Simply Scilly Blog

About the Isles of Scilly … everything from events to news to pictures to how to get here and have a great holiday!

The Marco Polo Arrives on the Isles of Scilly on the 27th, just days ahead of the World Pilot Gig Championships (May Bank Holiday Weekend).

The Marco Polo Arrives on the Isles of Scilly on the 27th, just days ahead of the World Pilot Gig Championships (May Bank Holiday Weekend).

The Marco Polo is a fully stabilised and air conditioned classic ocean liner, extensively re-built in 1993 for the discerning premium cruise market. She can accommodate up to 820 guests and has eight passenger decks, serviced by three main lobbies and four lifts.  She also boasts two main restaurants, five principal lounge areas, a library, card room, internet café, gallery, wellness centre, outdoor pool, three whirlpools, and a traditional walk around promenade.   For more on Marco Polo cruises to the Isles of Scilly, see

Cruising to the Isles of Scilly  — Escape.  Wander.  Daydream.  Explore.

This year, the Isles of Scilly will welcome more than 37 cruise ships from around the World.  Cruising offers a wonderful opportunity to arrive at, and experience the Islands, in a magical way.  Once you’ve experienced a taste of the sub-tropical climate, explored the white sandy beaches, and explored some of our many gardens, cafes, local galleries, or heritage sites, you will want to come back for a longer stay.  Many cruise ship passengers do just that!

The unique Isles of Scilly, Britain’s only island archipelago, just 28 miles off the coast of Cornwall, are a haven for those dreaming of open spaces, relaxation and tranquility.

With over 100 islands, there’s so much to explore. How about a sailing trip to visit seals or puffins or a picnic on a uninhabited island? For the more adventurous, there are many challenging dive sites around Scilly such as the HMS Association, a 300 year old ship wreck near the famous Bishop Rock Lighthouse, Britain’s tallest. For all who visit, the Islands offer a real escape, with many quiet coastal paths, nature reserves and coves to enjoy.

There are 5 inhabited Islands:  St Mary’s the largest and the hub of activity, Bryher, St Agnes, St Martin’s and Tresco. There are more detailed descriptions on each under “The Islands” tab above.

Due to the mild climate, a result of the Gulf Stream that passes close by, colourful displays of exotic plants and flowers abound; their scents accompanying the visitor on many a coastal walk. Indeed, numerous rare species found nowhere else in Britain, thrive here as a result.

So special are the islands, historically and environmentally, that the whole area is a protected Marine Park, a Heritage Coast and an Area of Outstanding Natural Beauty.
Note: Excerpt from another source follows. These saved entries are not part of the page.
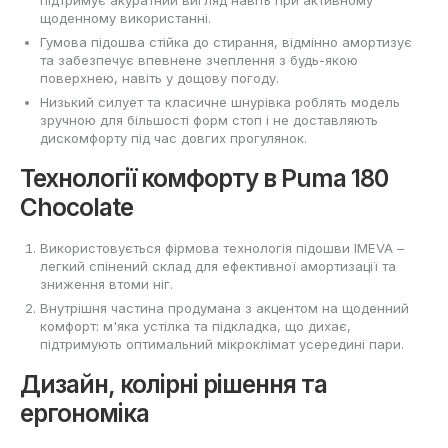
щоденному використанні.
Гумова підошва стійка до стирання, відмінно амортизує
та забезпечує впевнене зчеплення з будь-якою
поверхнею, навіть у дощову погоду.
Низький силует та класичне шнурівка роблять модель
зручною для більшості форм стоп і не доставляють
дискомфорту під час довгих прогулянок.
Технології комфорту в Puma 180
Chocolate
Використовується фірмова технологія підошви IMEVA –
легкий спінений склад для ефективної амортизації та
зниження втоми ніг.
Внутрішня частина продумана з акцентом на щоденний
комфорт: м'яка устілка та підкладка, що дихає,
підтримують оптимальний мікроклімат усередині пари.
Дизайн, колірні рішення та
ергономіка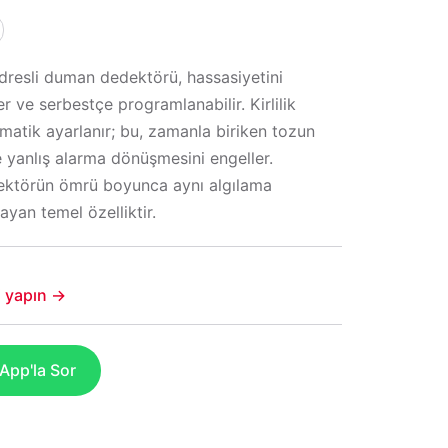
esli duman dedektörü, hassasiyetini
r ve serbestçe programlanabilir. Kirlilik
atik ayarlanır; bu, zamanla biriken tozun
e yanlış alarma dönüşmesini engeller.
ektörün ömrü boyunca aynı algılama
ayan temel özelliktir.
şi yapın →
pp'la Sor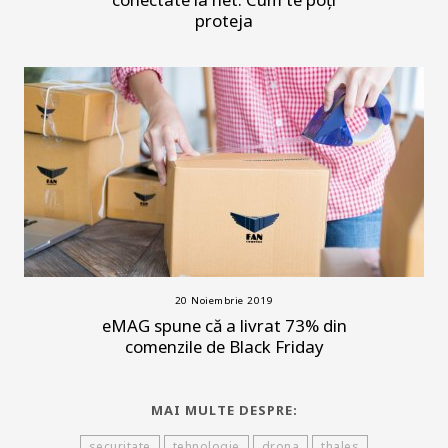
proteja
20 Noiembrie 2019
eMAG spune că a livrat 73% din
comenzile de Black Friday
MAI MULTE DESPRE:
securitate
tehnologie
drona
thales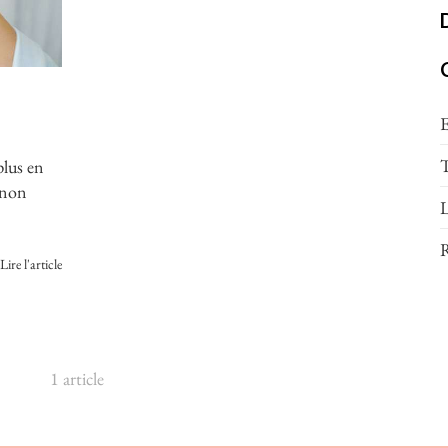
E
T
plus en
s non
L
R
Lire l'article
1 article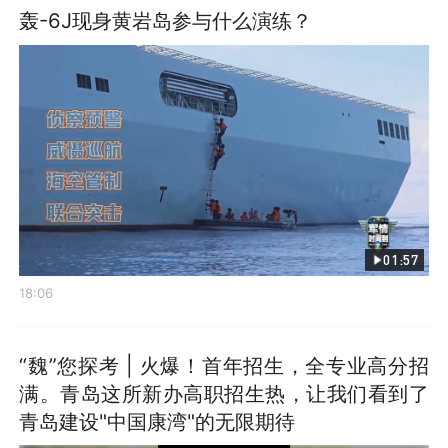
轰-6J现身黄岩岛参与什么演练？
01:57
18:06
“魏”您探考 | 火爆！首年招生，全专业高分招
满。青岛这所新办高职招生热，让我们看到了
青岛建设"中国康湾"的无限期待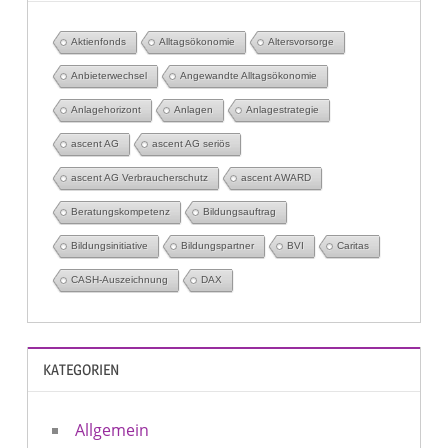
Aktienfonds
Alltagsökonomie
Altersvorsorge
Anbieterwechsel
Angewandte Alltagsökonomie
Anlagehorizont
Anlagen
Anlagestrategie
ascent AG
ascent AG seriös
ascent AG Verbraucherschutz
ascent AWARD
Beratungskompetenz
Bildungsauftrag
Bildungsinitiative
Bildungspartner
BVI
Caritas
CASH-Auszeichnung
DAX
KATEGORIEN
Allgemein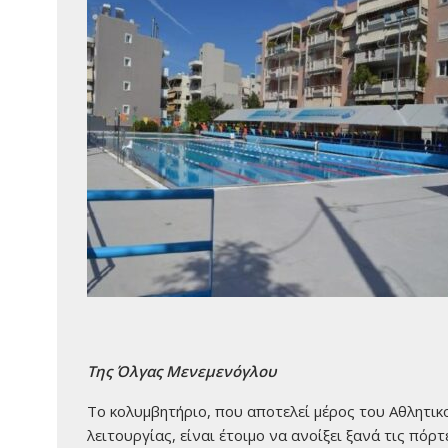
Της Όλγας Μενεμενόγλου
Το κολυμβητήριο, που αποτελεί μέρος του Αθλητικ
λειτουργίας, είναι έτοιμο να ανοίξει ξανά τις πόρ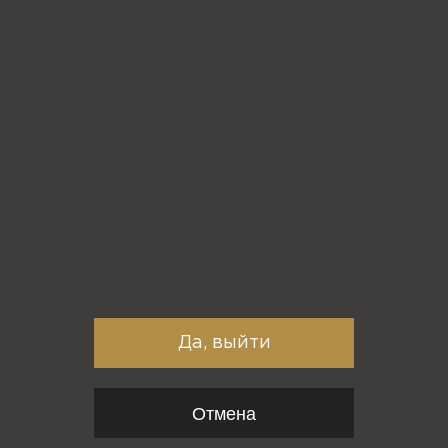
Вы точно хотите выйти?
Да, выйти
Отмена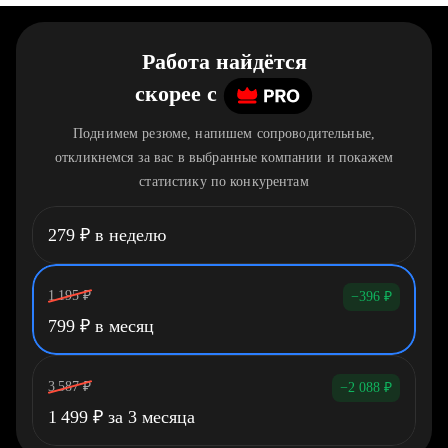
Работа найдётся
скорее
c
Поднимем резюме, напишем сопроводительные,
откликнемся за вас в выбранные компании и покажем
статистику по конкурентам
279
₽
в неделю
1 195
₽
−396
₽
799
₽
в месяц
3 587
₽
−2 088
₽
1 499
₽
за 3 месяца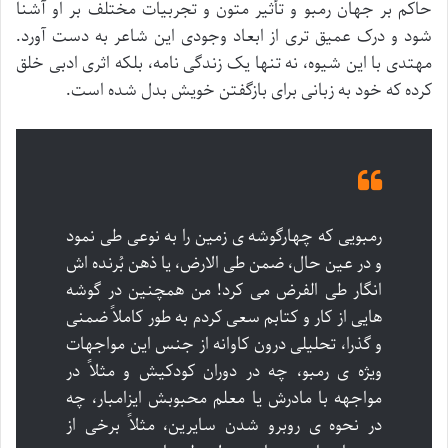
حاکم بر جهان رمبو و تأثیر متون و تجربیات مختلف بر او آشنا
شود و درک عمیق تری از ابعاد وجودی این شاعر به دست آورد.
مهتدی با این شیوه، نه تنها یک زندگی نامه، بلکه اثری ادبی خلق
کرده که خود به زبانی برای بازگفتن خویش بدل شده است.
رمبویی که چهارگوشه ی زمین را به نوعی طی نمود
و در عین حال، ضمن طی الارض، یا ذهن بُرنده اش
انگار طی الفرض می کرد! من همچنین در گوشه
هایی از کار و کتابم سعی کردم به طور کاملاً ضمنی
و گذرا، تحلیلی درون کاوانه از جنس این مواجهات
ویژه ی رمبو، چه در دوران کودکیش و مثلاً در
مواجهه با مادرش یا معلم محبوبش ایزامبار، چه
در نحوه ی روبرو شدن سایرین، مثلاً برخی از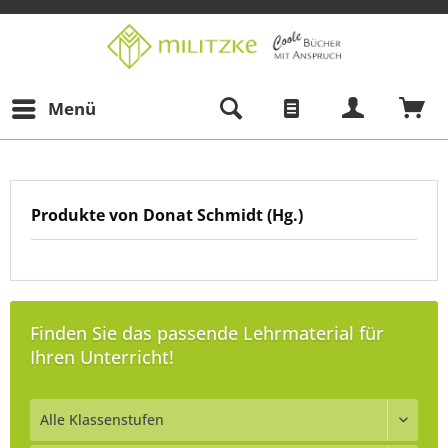
Menü
Produkte von Donat Schmidt (Hg.)
Finden Sie das passende Lehrmaterial für
Ihren Unterricht!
Preserved, so that it can be enjoyed by islanders and visitors alike for many generations to come.

So, breathe in that air and enjoy your visit!

For more on the Isles of Scilly, see

Tips for a Great Cruise Holiday

1. Planning your cruise:  plan as early ahead of time as you can; select your cruise by destination first, then time of year; find a cruise line that suits your needs and wants.
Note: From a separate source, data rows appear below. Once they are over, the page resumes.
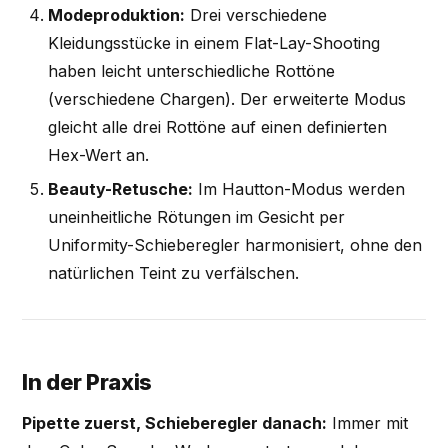
Modeproduktion:
Drei verschiedene
Kleidungsstücke in einem Flat-Lay-Shooting
haben leicht unterschiedliche Rottöne
(verschiedene Chargen). Der erweiterte Modus
gleicht alle drei Rottöne auf einen definierten
Hex-Wert an.
Beauty-Retusche:
Im Hautton-Modus werden
uneinheitliche Rötungen im Gesicht per
Uniformity-Schieberegler harmonisiert, ohne den
natürlichen Teint zu verfälschen.
In der Praxis
Pipette zuerst, Schieberegler danach:
Immer mit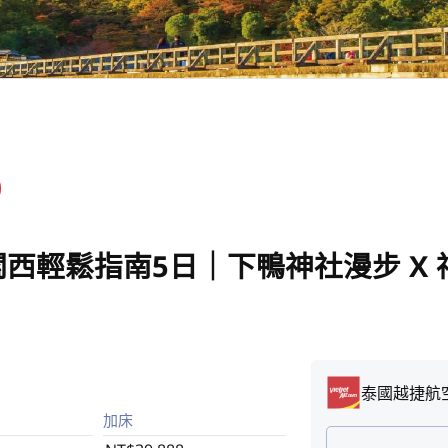
西輕鬆指南5日｜下鴨神社漫步 X
泰國越捷航
加床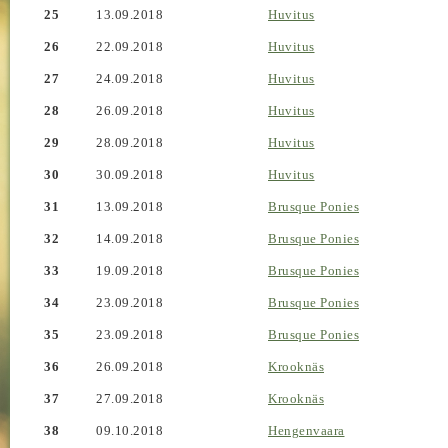
25
13.09.2018
Huvitus
26
22.09.2018
Huvitus
27
24.09.2018
Huvitus
28
26.09.2018
Huvitus
29
28.09.2018
Huvitus
30
30.09.2018
Huvitus
31
13.09.2018
Brusque Ponies
32
14.09.2018
Brusque Ponies
33
19.09.2018
Brusque Ponies
34
23.09.2018
Brusque Ponies
35
23.09.2018
Brusque Ponies
36
26.09.2018
Krooknäs
37
27.09.2018
Krooknäs
38
09.10.2018
Hengenvaara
2. Don’t forget to pack some cruising essentials:  a basic first aid kit; bottled water; chewing gum; travel-size alarm clock; mini stereo; electrical extension lead/power strip/surge protector (it’s always good to ensure that you can use all your devices, especially as the advent of mobile phones, MP3 players, and laptops came after many ships were originally built), and fabric softener sheets (place between your clothes and in your shoes to help them stay fresh).
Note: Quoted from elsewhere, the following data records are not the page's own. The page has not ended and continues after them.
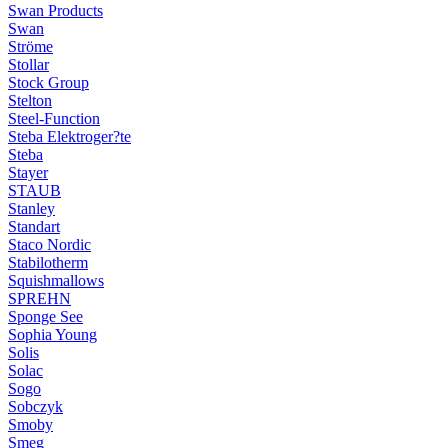
Swan Products
Swan
Ströme
Stollar
Stock Group
Stelton
Steel-Function
Steba Elektroger?te
Steba
Stayer
STAUB
Stanley
Standart
Staco Nordic
Stabilotherm
Squishmallows
SPREHN
Sponge See
Sophia Young
Solis
Solac
Sogo
Sobczyk
Smoby
Smeg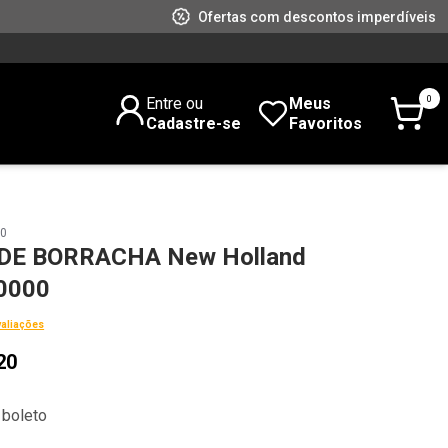
Ofertas com descontos imperdíveis
0
Entre ou
Meus
Cadastre-se
Favoritos
00
DE BORRACHA New Holland
0000
valiações
20
 boleto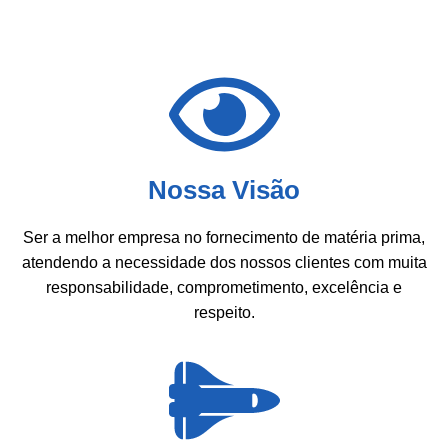
Nossa Visão
Ser a melhor empresa no fornecimento de matéria prima,
atendendo a necessidade dos nossos clientes com muita
responsabilidade, comprometimento, excelência e
respeito.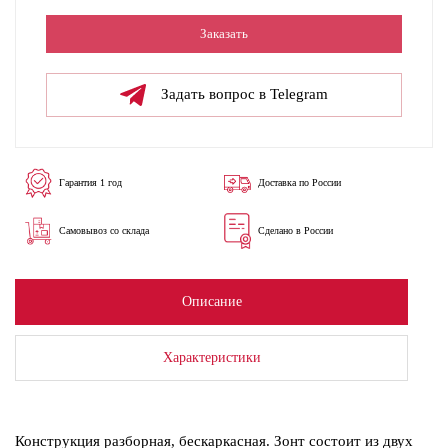
Заказать
Задать вопрос в Telegram
Гарантия 1 год
Доставка по России
Самовывоз со склада
Сделано в России
Описание
Характеристики
Конструкция разборная, бескаркасная. Зонт состоит из двух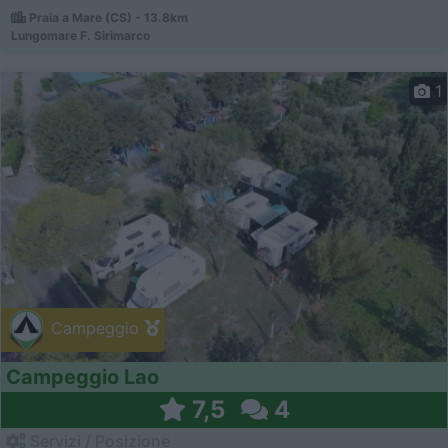
Praia a Mare (CS) - 13.8km
Lungomare F. Sirimarco
1
Campeggio
Campeggio Lao
7,5
4
Servizi / Posizione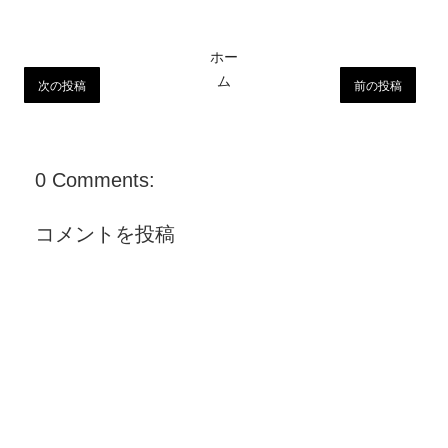
ホー
ム
次の投稿
前の投稿
0 Comments:
コメントを投稿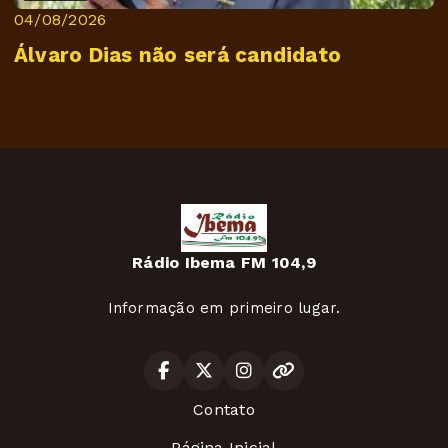
04/08/2026
Álvaro Dias não será candidato
Rádio Ibema FM 104,9
Informação em primeiro lugar.
Contato
Página Inicial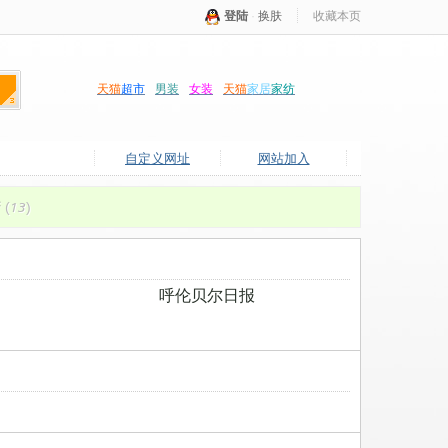
登陆
·
换肤
收藏本页
天猫
超市
男装
女装
天猫
家居
家纺
自定义网址
网站加入
府
(13)
呼伦贝尔日报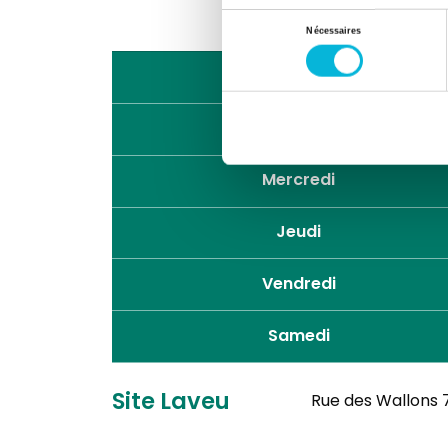
Sélection
Nécessaires
du
consentement
Lundi
Mardi
Mercredi
Jeudi
Vendredi
Samedi
Site Laveu
Rue des Wallons 7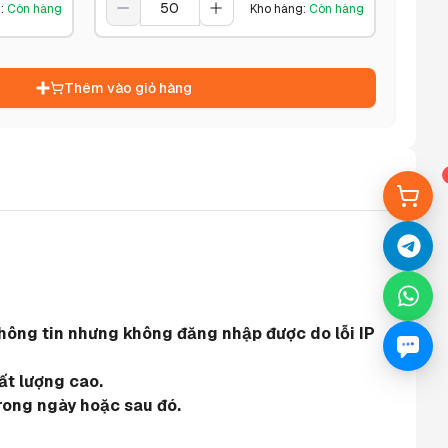
g
:
Còn hàng
Kho hàng
:
Còn hàng
Thêm vào giỏ hàng
hông tin nhưng không đăng nhập được do lỗi IP 
ất lượng cao.
rong ngày hoặc sau đó.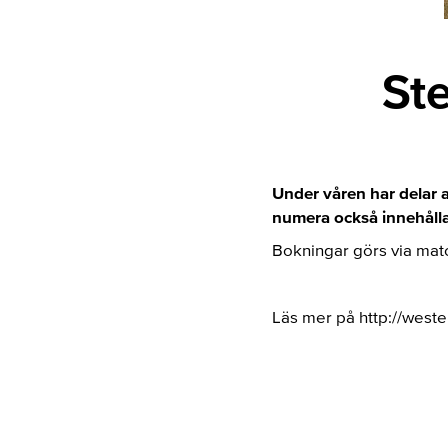
Ste
Under våren har delar a
numera också innehålla
Bokningar görs via matc
Läs mer på http://weste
3. Explore with a European cruise option.  European cruises are a good holiday option for first-timers and for those who have been to Europe before.   They are ideal for those who want to see the history, art, and natural beauty of Europe without having to drive, change trains and train stations, or engage in extensive planning.

4. Take advantage of this efficient way to ‘Taste’ a destination. Europe is relatively compact and you can see many cities and sites easily. Most cruise ships sail at night and arrive in the next port of call early in the morning, giving you a full day to sightsee.   You will also then get planned excursions to see the local sites which you can book onboard, and often passengers can also alight and explore on their own.  European cruising is also very convenient.  You only have to unpack once and knowing different languages is not as important when you are cruising.

5. Take care of the Cruise staff and they will take care of you.   The cabin steward and other staff can really contribute to making the most of your cruise, and given the length of time of your cruise, they will have a daily impact on your comforts, planning, and special arrangements you may request.

6.  Research your cabin carefully.  There is a great deal of diversity among cruise ship cabins, so be sure to study the layout and architecture of the ship’s deck plans before selecting your cabin.   Ask your travel agent for advice and research online for others who have sailed the ship. Think about what is important to you and consider benefits of upgrading for additional cost.  If your holiday is limited, you might want to spend a bit more for a better cabin.